---------- RECORDS FOR THE EXERCISE

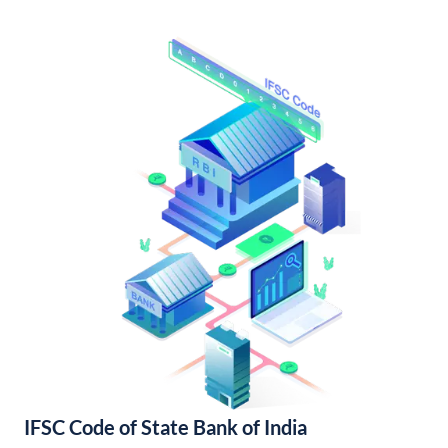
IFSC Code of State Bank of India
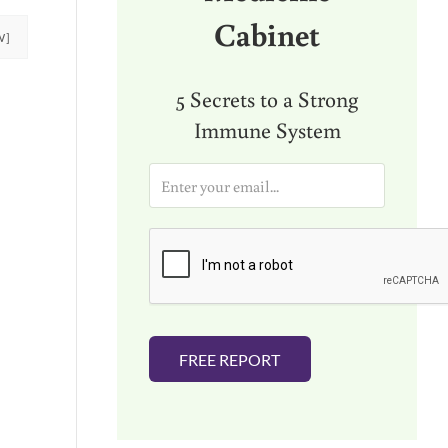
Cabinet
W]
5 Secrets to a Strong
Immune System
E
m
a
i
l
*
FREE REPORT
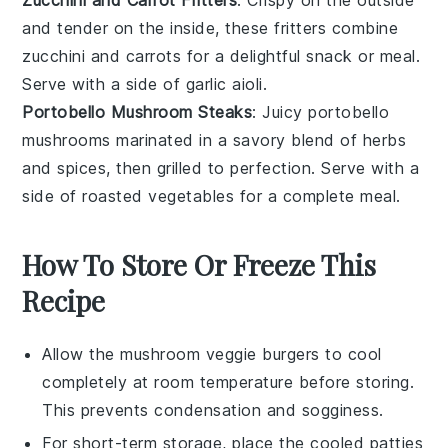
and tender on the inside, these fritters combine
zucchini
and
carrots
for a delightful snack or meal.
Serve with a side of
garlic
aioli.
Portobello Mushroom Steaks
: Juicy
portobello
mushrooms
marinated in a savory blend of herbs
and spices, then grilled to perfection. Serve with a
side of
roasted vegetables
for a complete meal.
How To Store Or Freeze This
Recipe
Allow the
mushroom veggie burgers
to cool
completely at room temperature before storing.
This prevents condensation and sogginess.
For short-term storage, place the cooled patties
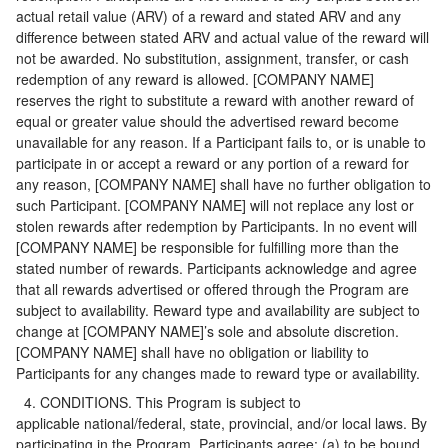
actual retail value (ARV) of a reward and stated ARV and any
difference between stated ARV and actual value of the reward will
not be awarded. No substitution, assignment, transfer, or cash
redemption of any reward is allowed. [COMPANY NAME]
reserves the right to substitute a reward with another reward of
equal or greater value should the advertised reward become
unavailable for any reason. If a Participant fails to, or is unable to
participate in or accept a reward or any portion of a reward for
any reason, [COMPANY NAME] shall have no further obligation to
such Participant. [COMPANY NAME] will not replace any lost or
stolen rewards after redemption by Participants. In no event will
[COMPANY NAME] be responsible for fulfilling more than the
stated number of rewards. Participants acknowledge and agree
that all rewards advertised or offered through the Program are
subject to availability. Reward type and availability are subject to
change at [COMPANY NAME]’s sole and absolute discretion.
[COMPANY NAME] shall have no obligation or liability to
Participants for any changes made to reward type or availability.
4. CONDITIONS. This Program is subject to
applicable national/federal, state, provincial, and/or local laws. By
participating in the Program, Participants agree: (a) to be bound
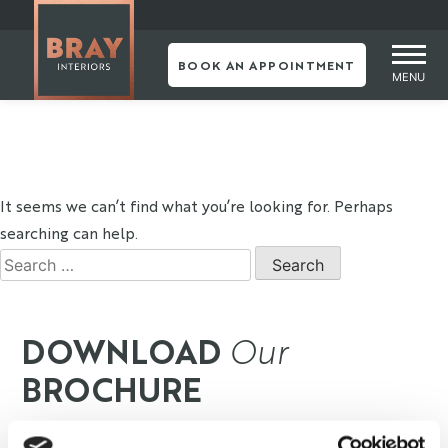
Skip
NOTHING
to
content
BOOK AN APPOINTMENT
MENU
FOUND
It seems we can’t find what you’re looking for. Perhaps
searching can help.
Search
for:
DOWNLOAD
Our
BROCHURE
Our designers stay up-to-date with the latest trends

--------------------

- PROBLEM TO SOLVE
Among the entries above, how many lines include the word "actual"? Reply with the number only.

- YOUR RESPONSE
2